# Hit Send/Receive in Outlook 2003 and nothing happens



## CynthiaBCary (Oct 31, 2007)

My husband's laptop was recently stolen and we purchased a Dell Vostro 1500 with Windows XP Professional SP2. I purchased and installed MS Office 2003 and also downloaded and installed SP3. I had a backup of his old system and copied his PST file to the new laptop and did the necessary setup and he receives/sends emails without problems -- normally. 

Randomly, though, the send/receive button in Outlook 2003 doesn't seem to work. Normally, if I hit the send/receive button on the top bar, I quickly see the picture of 2 folders on the bottom right of the screen and the words "send/receive status xx%" -- even if I don't have any messages to send or receive. I can rehit send/receive multiple times and see an indication that the send/receive is being attempted. BUT then, randomly, hitting the send/receive does nothing -- there is no indication that a send/receive is being attempted. When this is happening, I have composed a new "test" messsage that is then automatically sent as it should be. Restarting the computer seems to solve the problem -- but we are getting tired of having to do this.

I installed Norton Internet Security this morning and did a complete scan without finding any problems. The send/receive problem occurred prior to installing NIS and is still occuring (randomly). 

Any suggestions would be greatly appreciated -- my husband is ready to ditch this system although I tell him I do not think it is a hardware problem.

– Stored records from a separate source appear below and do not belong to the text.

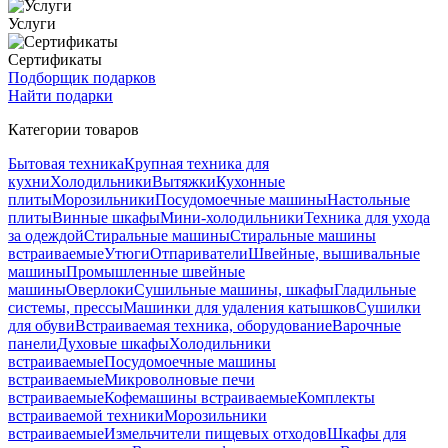
Услуги
Сертификаты
Подборщик подарков
Найти подарки
Категории товаров
Бытовая техника
Крупная техника для
кухни
Холодильники
Вытяжки
Кухонные
плиты
Морозильники
Посудомоечные машины
Настольные
плиты
Винные шкафы
Мини-холодильники
Техника для ухода
за одеждой
Стиральные машины
Стиральные машины
встраиваемые
Утюги
Отпариватели
Швейные, вышивальные
машины
Промышленные швейные
машины
Оверлоки
Сушильные машины, шкафы
Гладильные
системы, прессы
Машинки для удаления катышков
Сушилки
для обуви
Встраиваемая техника, оборудование
Варочные
панели
Духовые шкафы
Холодильники
встраиваемые
Посудомоечные машины
встраиваемые
Микроволновые печи
встраиваемые
Кофемашины встраиваемые
Комплекты
встраиваемой техники
Морозильники
встраиваемые
Измельчители пищевых отходов
Шкафы для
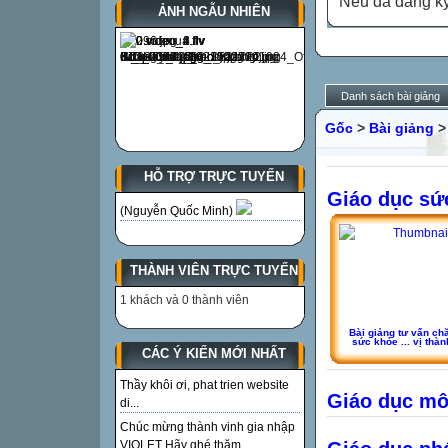
Nếu đã đăng ký 
ẢNH NGẪU NHIÊN
Danh sách bài giảng
Gốc
>
Bài giảng
>
HỖ TRỢ TRỰC TUYẾN
Giáo dục sứ
(Nguyễn Quốc Minh)
THÀNH VIÊN TRỰC TUYẾN
1 khách và 0 thành viên
Bài giảng tư vấn c
sức khỏe ... vị thàn
CÁC Ý KIẾN MỚI NHẤT
Thầy khôi ơi, phat trien website
Giáo dục mô
di...
Chúc mừng thành vinh gia nhập
VIOLET Hãy ghé thăm...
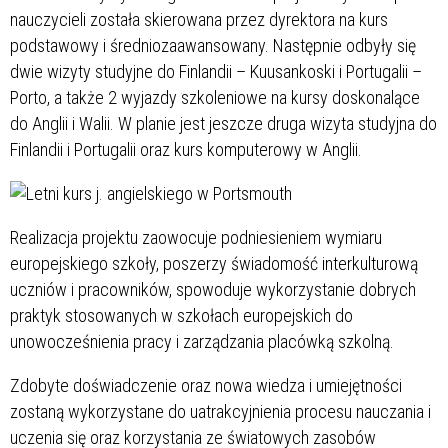
nauczycieli została skierowana przez dyrektora na kurs
podstawowy i średniozaawansowany. Następnie odbyły się
dwie wizyty studyjne do Finlandii – Kuusankoski i Portugalii –
Porto, a także 2 wyjazdy szkoleniowe na kursy doskonalące
do Anglii i Walii. W planie jest jeszcze druga wizyta studyjna do
Finlandii i Portugalii oraz kurs komputerowy w Anglii.
Realizacja projektu zaowocuje podniesieniem wymiaru
europejskiego szkoły, poszerzy świadomość interkulturową
uczniów i pracowników, spowoduje wykorzystanie dobrych
praktyk stosowanych w szkołach europejskich do
unowocześnienia pracy i zarządzania placówką szkolną.
Zdobyte doświadczenie oraz nowa wiedza i umiejętności
zostaną wykorzystane do uatrakcyjnienia procesu nauczania i
uczenia się oraz korzystania ze światowych zasobów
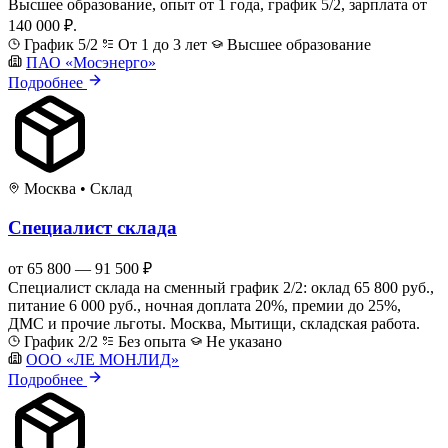
Высшее образование, опыт от 1 года, график 5/2, зарплата от
140 000 ₽.
График 5/2
От 1 до 3 лет
Высшее образование
ПАО «Мосэнерго»
Подробнее
Москва
•
Склад
Специалист склада
от 65 800 — 91 500 ₽
Специалист склада на сменный график 2/2: оклад 65 800 руб.,
питание 6 000 руб., ночная доплата 20%, премии до 25%,
ДМС и прочие льготы. Москва, Мытищи, складская работа.
График 2/2
Без опыта
Не указано
ООО «ЛЕ МОНЛИД»
Подробнее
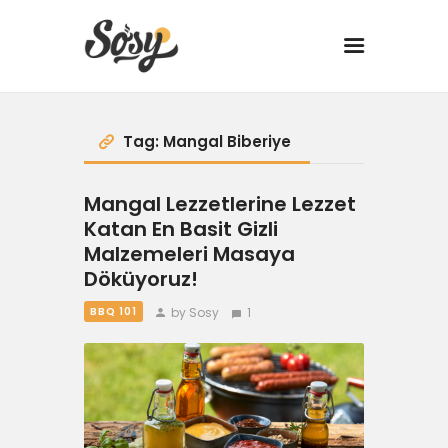
TARİFLER
Tag: Mangal Biberiye
MANGAL
Mangal Lezzetlerine Lezzet
Katan En Basit Gizli
YANCI
Malzemeleri Masaya
Döküyoruz!
FIT
by Sosy
1
BBQ 101
DRINK
BBQ 101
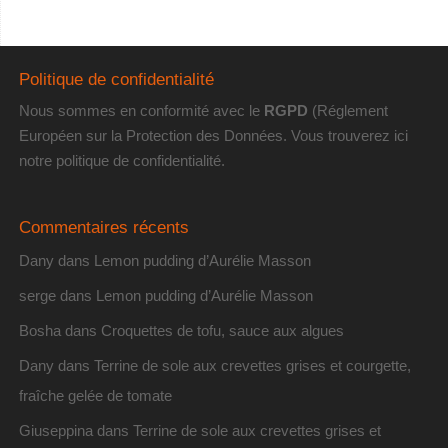
Politique de confidentialité
Nous sommes en conformité avec le
RGPD
(Réglement
Européen sur la Protection des Données. Vous trouverez
ici
notre politique de confidentialité
.
Commentaires récents
Dany
dans
Lemon pudding d’Aurélie Masson
serge
dans
Lemon pudding d’Aurélie Masson
Bosha
dans
Croquettes de tofu, sauce aux algues
Dany
dans
Terrine de sole aux crevettes grises et courgette,
fraîche gelée de tomate
Giuseppina
dans
Terrine de sole aux crevettes grises et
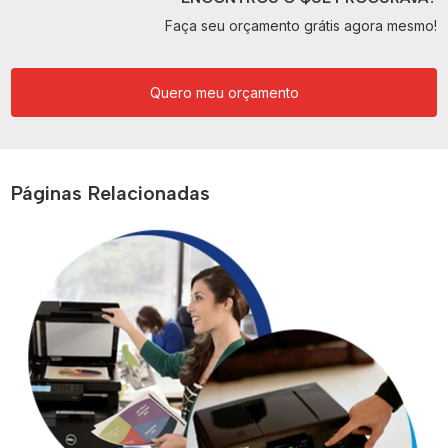
Faça seu orçamento grátis agora mesmo!
Quero meu orçamento
Páginas Relacionadas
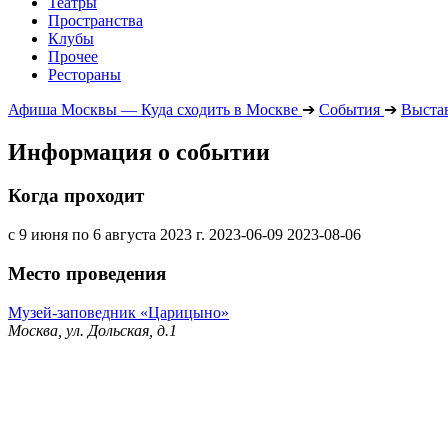
Театры
Пространства
Клубы
Прочее
Рестораны
Афиша Москвы — Куда сходить в Москве
➔
События
➔
Выста
Информация о событии
Когда проходит
с 9 июня по 6 августа 2023 г.
2023-06-09
2023-08-06
Место проведения
Музей-заповедник «Царицыно»
Москва, ул. Дольская, д.1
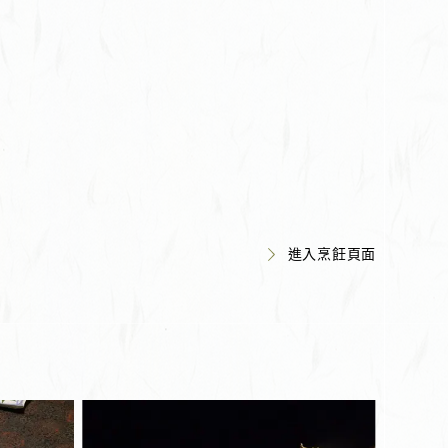
進入烹飪頁面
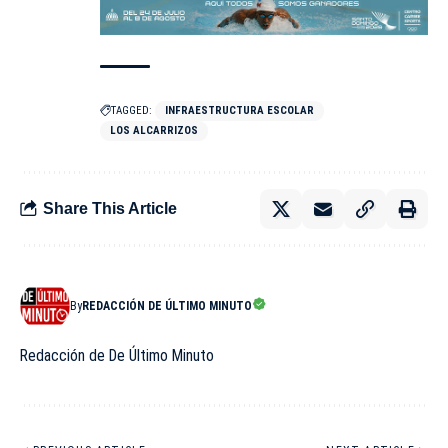
TAGGED:
INFRAESTRUCTURA ESCOLAR
LOS ALCARRIZOS
Share This Article
By
REDACCIÓN DE ÚLTIMO MINUTO
Redacción de De Último Minuto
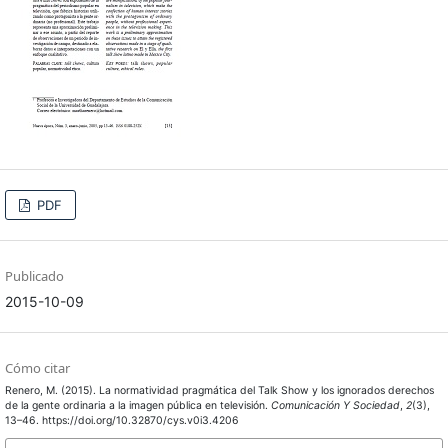
PDF
Publicado
2015-10-09
Cómo citar
Renero, M. (2015). La normatividad pragmática del Talk Show y los ignorados derechos
de la gente ordinaria a la imagen pública en televisión.
Comunicación Y Sociedad
,
2
(3),
13–46. https://doi.org/10.32870/cys.v0i3.4206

Thanks for any suggestions or advice.

CynthiaB


----------



## Old Rich (May 31, 2007)

Look in *Tools* . . *Options* . . Click on the *Mail Setup* tab . . then the *Send/Receive *box . . either uncheck the line *Schedule an Automatic Send Receive . . .* or change the time to what you want


----------



## CynthiaBCary (Oct 31, 2007)

My understanding is that the Schedule relates to Outlook checking for messages at the chosen interval (I have it set for 5 minutes) -- but hitting the send/receive forces a check for messages inbetween the 5 minutes. For example, today, I called my husband to tell him to check for an email I had just sent to him -- he should be able to hit the send/receive button and get my email immediately without waiting till the 5 minutes is up for the scheduled chedk. I want Outlook to do both -- check every 5 minutes but allow us to force an immediate send/receive also. Isn't it supposed to work that way? (It works that way on my computer that has the same setup.)


----------



## Old Rich (May 31, 2007)

Sorry . . I am not understanding the problem I guess . . are you saying that when you press Send Receive it does not check for mail . . are you sure that there is mail there?


----------



## CynthiaBCary (Oct 31, 2007)

Correct, when I hit send/receive it does not check for mail -- there may or may not be mail to be delivered. (For example, when I called my husband today to tell him to check for the email I had just sent him, he hit send/receive and nothing happened. He did this several times and still nothing and no indication that the send/receive was being processed.) On my computer, same setup with OS and Office, I can see an indication on the bottom of my screen that the send/receive is occuring -- even if I don't have any emails to receive or send. 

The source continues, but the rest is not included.